Highly placed RBI sources revealed to The Quint that while the central bank’s printing presses in Salboni (in West Midnapore, Bengal) and Mysore are each printing 20 million new Rs 2,000 notes per day, the Nashik (Maharashtra) and Dewas (Madhya Pradesh) mints, which are run by the Security Printing and Minting Corporation of India Ltd, are printing the new Rs 500 notes. But the production rate of the new Rs 500 notes is “far, far less” than the Rs 2,000 notes, sources disclosed.
This is because the printing of the new Rs 500 notes began at least a month after the first Rs 2,000 notes began to be printed at the Salboni and Mysore presses in October, the sources said. The Bharatiya Reserve Bank Note Mudran Ltd (BRBNML), a wholly owned RBI subsidiary, operates the Salboni and Mysore printing presses.
Potentially Alarming Situation
What is more alarming, however, is that Rs 100 currency notes, which are in very high demand across the country, “are not being printed” at any of the four presses “since the entire attention” is on churning out the new Rs 2,000 and Rs 500 notes. The government has said that the situation will stabilise in 50 days, although economists are not so optimistic, with Saumitra Chaudhari claiming that it could take till at least May 2017, if not beyond this time, before the currency shortage is overcome.
RBI sources said that the printing presses in Salboni and Mysore received the samples for Rs 2,000 notes in August.
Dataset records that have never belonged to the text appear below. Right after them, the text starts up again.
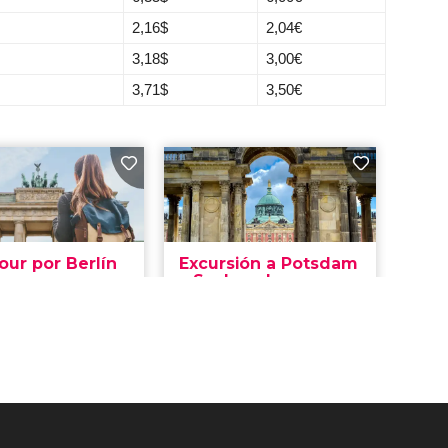
2,16
$
2,04
€
3,18
$
3,00
€
3,71
$
3,50
€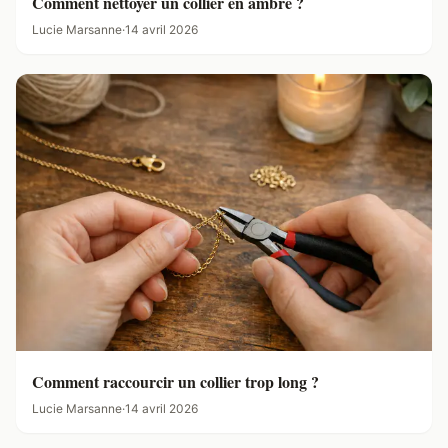
Comment nettoyer un collier en ambre ?
Lucie Marsanne
·
14 avril 2026
Comment raccourcir un collier trop long ?
Lucie Marsanne
·
14 avril 2026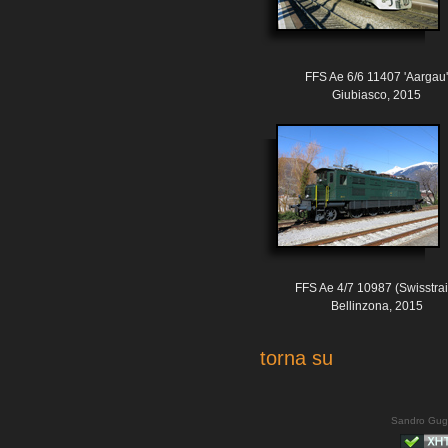
FFS Ae 6/6 11407 'Aargau'
Giubiasco, 2015
FFS Ae 4/7 10987 (Swisstrai
Bellinzona, 2015
torna su
Sandro Gug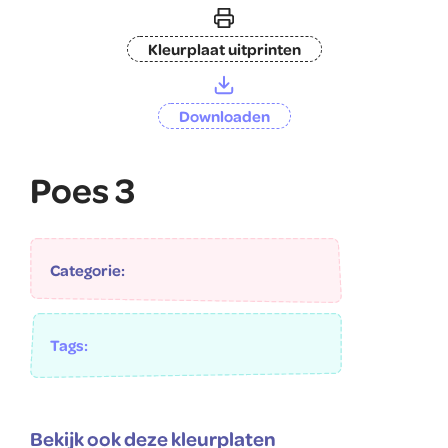
Kleurplaat uitprinten
Downloaden
Poes 3
Categorie:
Tags:
Bekijk ook deze kleurplaten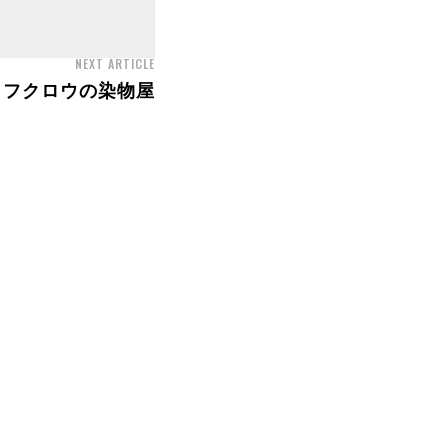
NEXT ARTICLE
フクロウの染物屋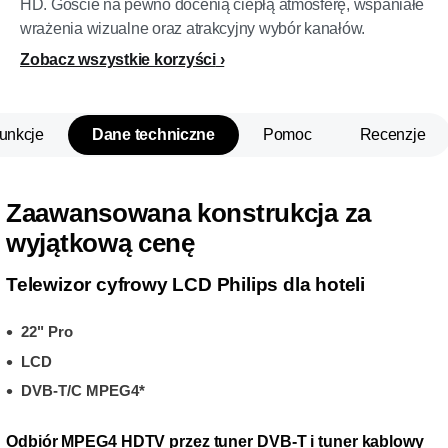
HD. Goście na pewno docenią ciepłą atmosferę, wspaniałe
wrażenia wizualne oraz atrakcyjny wybór kanałów.
Zobacz wszystkie korzyści
unkcje
Dane techniczne
Pomoc
Recenzje
Zaawansowana konstrukcja za
wyjątkową cenę
Telewizor cyfrowy LCD Philips dla hoteli
22" Pro
LCD
DVB-T/C MPEG4*
Odbiór MPEG4 HDTV przez tuner DVB-T i tuner kablowy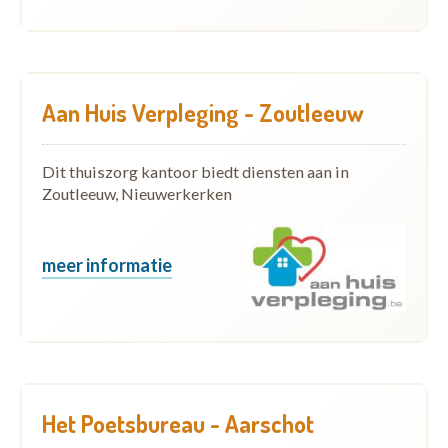
Aan Huis Verpleging - Zoutleeuw
Dit thuiszorg kantoor biedt diensten aan in
Zoutleeuw, Nieuwerkerken
meer informatie
Het Poetsbureau - Aarschot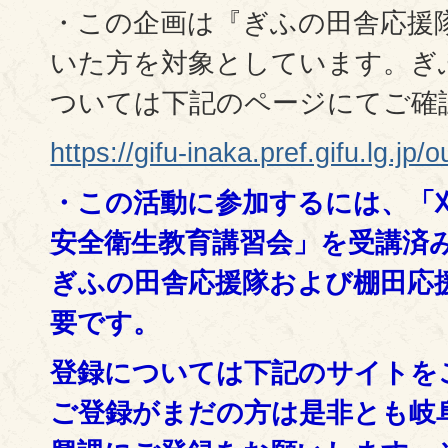
・この企画は『ぎふの田舎応援
いた方を対象としています。ぎ
ついては下記のページにてご確
https://gifu-inaka.pref.gifu.lg.jp
・この活動に参加するには、「
安全衛生教育講習会」を受講済
ぎふの田舎応援隊および棚田応
要です。
登録については下記のサイトを
ご登録がまだの方は是非とも岐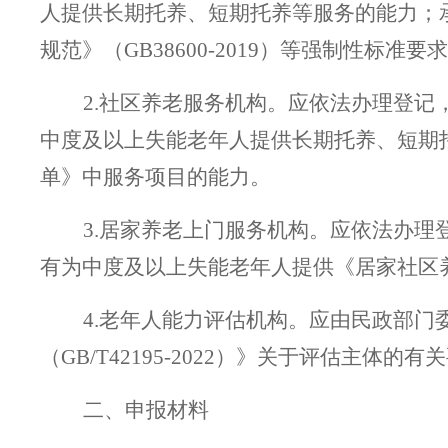
人提供长期托养、短期托养等服务的能力；
规范》（GB38600-2019）等强制性标准要
2.社区养老服务机构。应依法办理登
中度及以上失能老年人提供长期托养、短期
单》中服务项目的能力。
3.居家
养老
上门服务机构。应依法办理
有为中度及以上失能老年人提供《居家社区
4.老年人能力评估机构。应由民政部
（GB/T42195-2022）》关于评估主
二、申报材料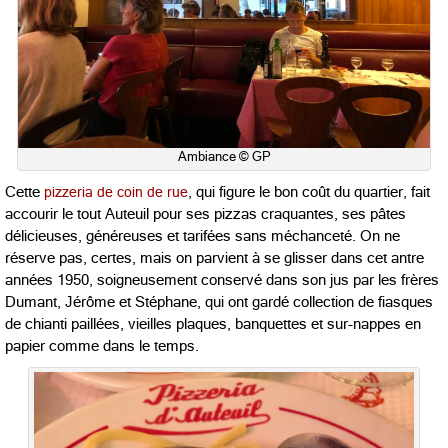
Ambiance © GP
Cette
pizzeria de coin de rue
, qui figure le bon coût du quartier, fait
accourir le tout Auteuil pour ses pizzas craquantes, ses pâtes
délicieuses, généreuses et tarifées sans méchanceté. On ne
réserve pas, certes, mais on parvient à se glisser dans cet antre
années 1950, soigneusement conservé dans son jus par les frères
Dumant, Jérôme et Stéphane, qui ont gardé collection de fiasques
de chianti paillées, vieilles plaques, banquettes et sur-nappes en
papier comme dans le temps.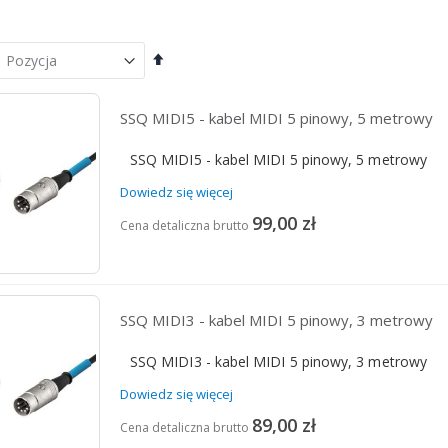
Ustaw
kierunek
malejący
SSQ MIDI5 - kabel MIDI 5 pinowy, 5 metrowy
SSQ MIDI5 - kabel MIDI 5 pinowy, 5 metrowy
Dowiedz się więcej
99,00 zł
Cena detaliczna brutto
SSQ MIDI3 - kabel MIDI 5 pinowy, 3 metrowy
SSQ MIDI3 - kabel MIDI 5 pinowy, 3 metrowy
Dowiedz się więcej
89,00 zł
Cena detaliczna brutto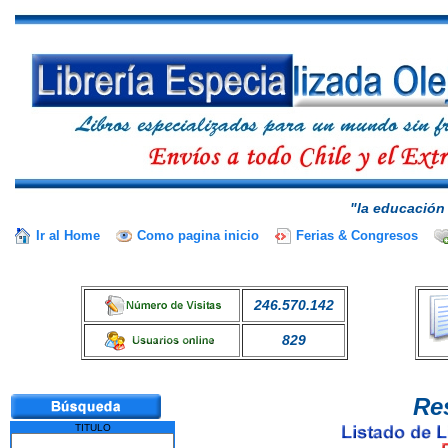
"la educación 
Ir al Home
Como pagina inicio
Ferias & Congresos
246.570.142
829
Re
TITULO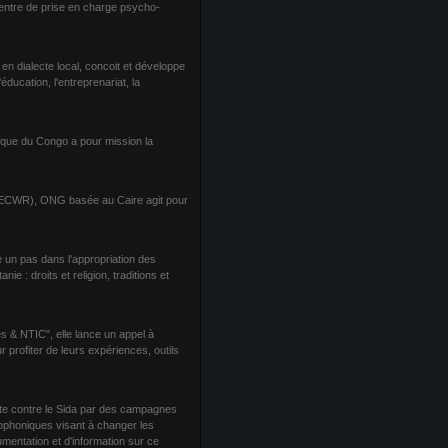
entre de prise en charge psycho-
ialecte local, concoit et développe
ucation, l'entreprenariat, la
ique du Congo a pour mission la
, ECWR), ONG basée au Caire agit pour
e un pas dans l'appropriation des
e : droits et religion, traditions et
 & NTIC", elle lance un appel à
 profiter de leurs expériences, outils
tte contre le Sida par des campagnes
diophoniques visant à changer les
mentation et d'information sur ce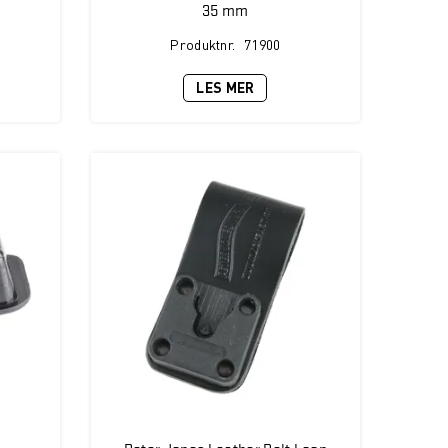
35 mm
Produktnr.
71900
LES MER
t
Peter Jones Leather Belt Loop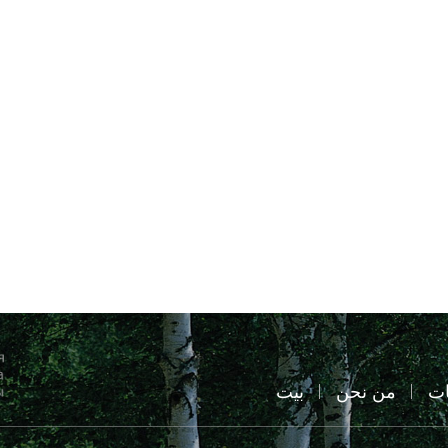
ات
من نحن
بيت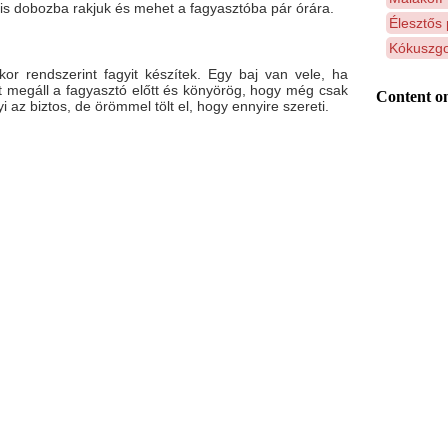
s dobozba rakjuk és mehet a fagyasztóba pár órára.
Élesztős 
Kókuszgo
r rendszerint fagyit készítek. Egy baj van vele, ha
t megáll a fagyasztó előtt és könyörög, hogy még csak
Content on
 az biztos, de örömmel tölt el, hogy ennyire szereti.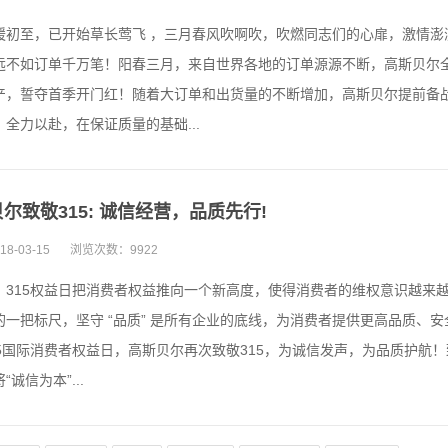
暖初至，已开始草长莺飞 ，三月春风吹啊吹，吹燃同志们的心扉，激情
远不如订单千万笔！阳春三月，来自世界各地的订单源源不断，高斯贝尔
产，誓夺首季开门红！随着大订单和出货量的不断增加，高斯贝尔提前备
全力以赴，在保证质量的基础...
尔致敬315: 诚信经营，品质先行!
18-03-15
浏览次数：
9922
，315权益日把消费者权益推向一个新高度，使得消费者的维权意识越来越
的一把标尺，坚守 “品质” 是所有企业的底线，为消费者提供更高品质、
15国际消费者权益日，高斯贝尔再次致敬315，为诚信发声，为品质护航！
“诚信为本”...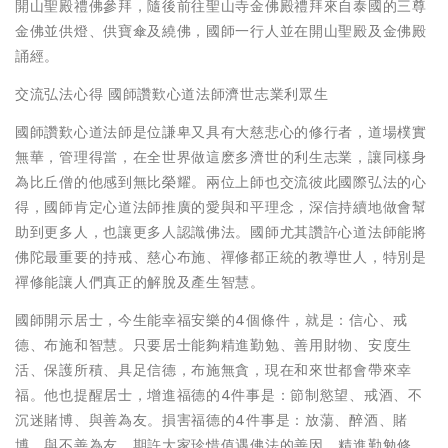
開山聖殿禮佛參拜，隨後前往聖山寺金佛殿禮拜來自泰國的三尊
金佛並供燈、供寶傘及繞佛，國師一行人並在開山聖殿及金佛殿
誦經。
交流弘法心得 國師讚歎心道法師濟世志業利眾生
國師讚歎心道法師是位謙卑又具有大慈悲心的修行者，道場樸實
無華，管理得當，在全世界做這麽多濟世的利生志業，讓同樣身
為比丘僧的他感到無比榮耀。兩位上師也交流彼此國際弘法的心
得，國師肯定心道法師推廣的愛與和平理念，深信持續地做會幫
助到更多人，也讓更多人認識佛法。國師尤其讚許心道法師能將
佛陀最重要的持戒、慈心布施、禪修都正統的教導世人，特別是
禪修能讓人們真正的解脫及產生智慧。
國師開示居士，今生能幸福安樂的4個條件，就是：信心、戒
德、布施和智慧。只要居士能夠精進勤勉、善用財物、安度生
活、保護所積、具足信德，布施無貪，現在和來世都會帶來幸
福。他也提醒居士，增進福德的4件事是：節制慾望、戒酒、不
沉迷賭博、與善為友。損害福德的4件事是：放蕩、醉酒、賭
博、與不善為友。期許大家珍惜值遇佛法的善因，精進勤勉修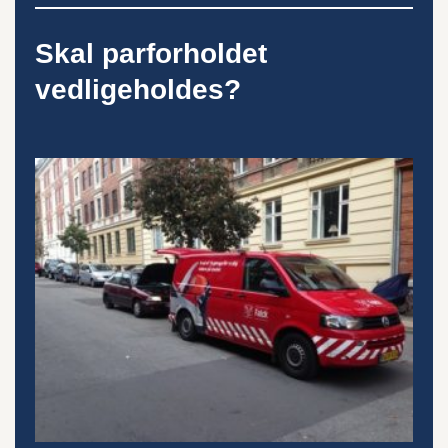
Skal parforholdet
vedligeholdes?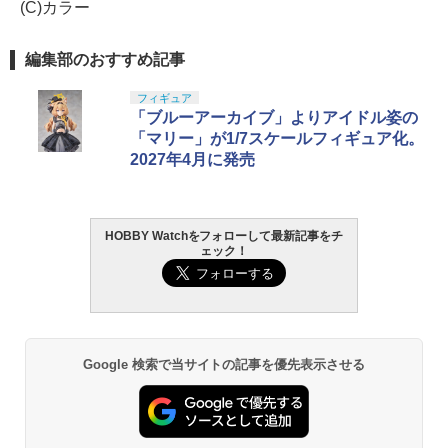
(C)カラー
編集部のおすすめ記事
フィギュア
「ブルーアーカイブ」よりアイドル姿の
「マリー」が1/7スケールフィギュア化。
2027年4月に発売
HOBBY Watchをフォローして最新記事をチ
ェック！
Google 検索で当サイトの記事を優先表示させる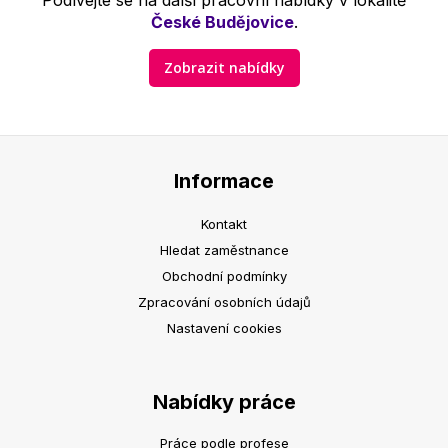
Podívejte se na další pracovní nabídky v lokalitě
České Budějovice
.
Zobrazit nabídky
Informace
Kontakt
Hledat zaměstnance
Obchodní podmínky
Zpracování osobních údajů
Nastavení cookies
Nabídky práce
Práce podle profese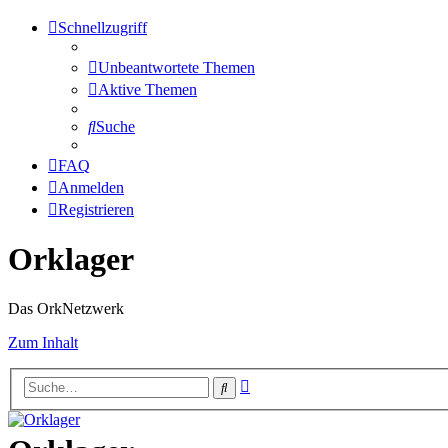
Schnellzugriff
Unbeantwortete Themen
Aktive Themen
Suche
FAQ
Anmelden
Registrieren
Orklager
Das OrkNetzwerk
Zum Inhalt
Erweiterte
Suche
Suche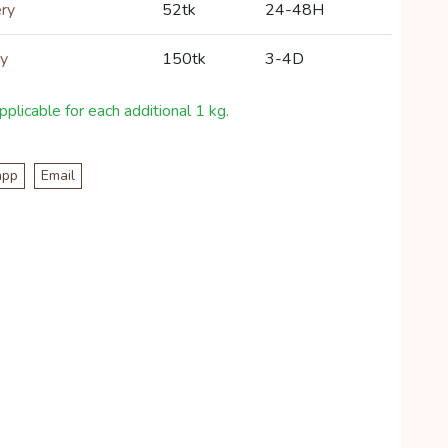
ery
52tk
24-48H
ry
150tk
3-4D
plicable for each additional 1 kg.
app
Email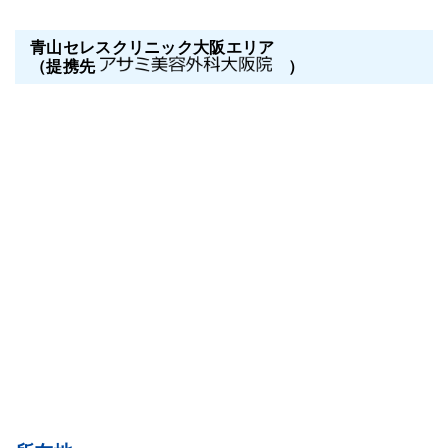
青山セレスクリニック大阪エリア
（提携先
）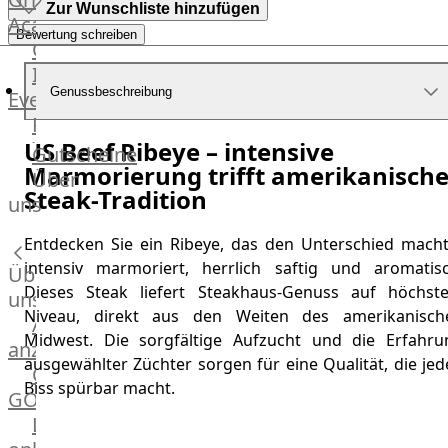
Zur Wunschliste hinzufügen
Academy
Bewertung schreiben
OTTO@Home
Individuelle
Genussbeschreibung
Events
Partner
US Beef Ribeye – intensive
Kalender
Gutscheine
Marmorierung trifft amerikanisch
Gästehaus
Über
Steak-Tradition
Villa
uns
Glanzstoff
Entdecken Sie ein Ribeye, das den Unterschied macht
intensiv marmoriert, herrlich saftig und aromatisc
Über
Dieses Steak liefert Steakhaus-Genuss auf höchst
uns
Niveau, direkt aus den Weiten des amerikanisch
Alle
Midwest. Die sorgfältige Aufzucht und die Erfahru
anzeigen
ausgewählter Züchter sorgen für eine Qualität, die je
OTTO
Biss spürbar macht.
GOURMET
Lebensmittel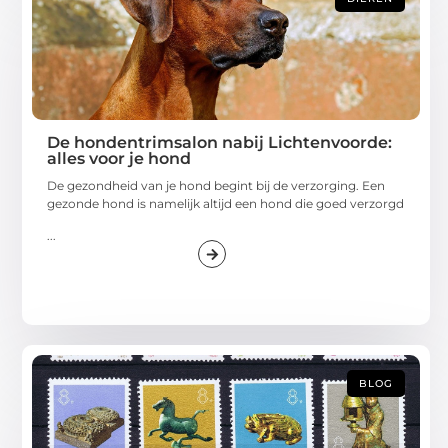
De hondentrimsalon nabij Lichtenvoorde:
alles voor je hond
De gezondheid van je hond begint bij de verzorging. Een
gezonde hond is namelijk altijd een hond die goed verzorgd
...
BLOG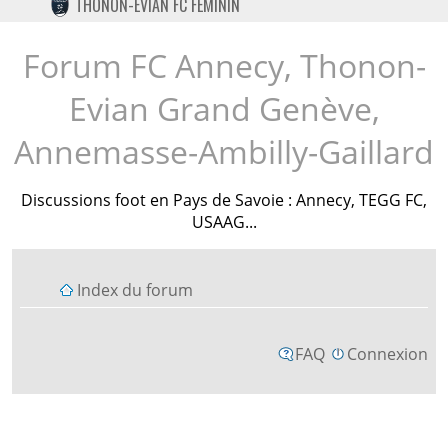
THONON-EVIAN FC FÉMININ
TWITTER
INSTAGRAM
Forum FC Annecy, Thonon-
Evian Grand Genève,
Annemasse-Ambilly-Gaillard
Discussions foot en Pays de Savoie : Annecy, TEGG FC,
USAAG...
Index du forum
FAQ
Connexion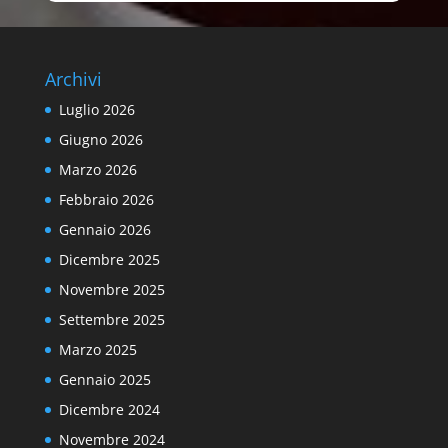
Archivi
Luglio 2026
Giugno 2026
Marzo 2026
Febbraio 2026
Gennaio 2026
Dicembre 2025
Novembre 2025
Settembre 2025
Marzo 2025
Gennaio 2025
Dicembre 2024
Novembre 2024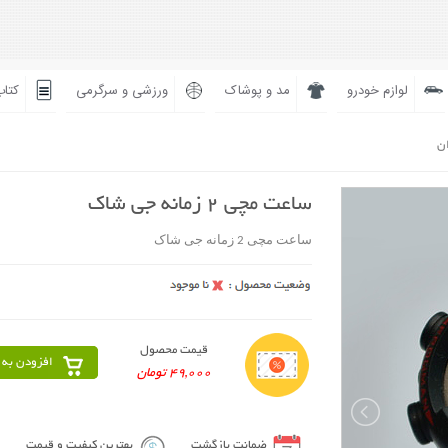
لوازم خودرو
مد و پوشاک
ورزشی و سرگرمی
کتاب
ان
ساعت مچی 2 زمانه جی شاک
ساعت مچی 2 زمانه جی شاک
قیمت محصول
افزودن به 
49,000 تومان
ضمانت بازگشت
بهترین کیفیت و قیمت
Approval for printing was granted in September and it was only in October that printing took off in earnest at Salboni and Mysore, which takes care of about 65 percent of the total printing of currency notes.
After negotiations between BRBNL authorities and the labour unions, it was decided to operate three instead of two shifts to “meet the emergency requirements”.
Sources said that was it to maintain total secrecy, employees at the printing presses were only told that a new series of notes would be printed. New series of high value notes are printed every 10 years.
Slow Rate of Printing
The Nashik and Dewas presses, operated by the SPMCIL under the finance ministry, print between 32-35 percent of notes. “The Nashik and Dewas presses print at a lower rate,” sources said.
“There will hopefully be no crisis in the supply of Rs 2,000 notes, but the rate of printing of the new Rs 500 notes is lesser. Consequently, this will hit supply. The potential economic and financial the country is staring at is mind-numbing,” the sources said.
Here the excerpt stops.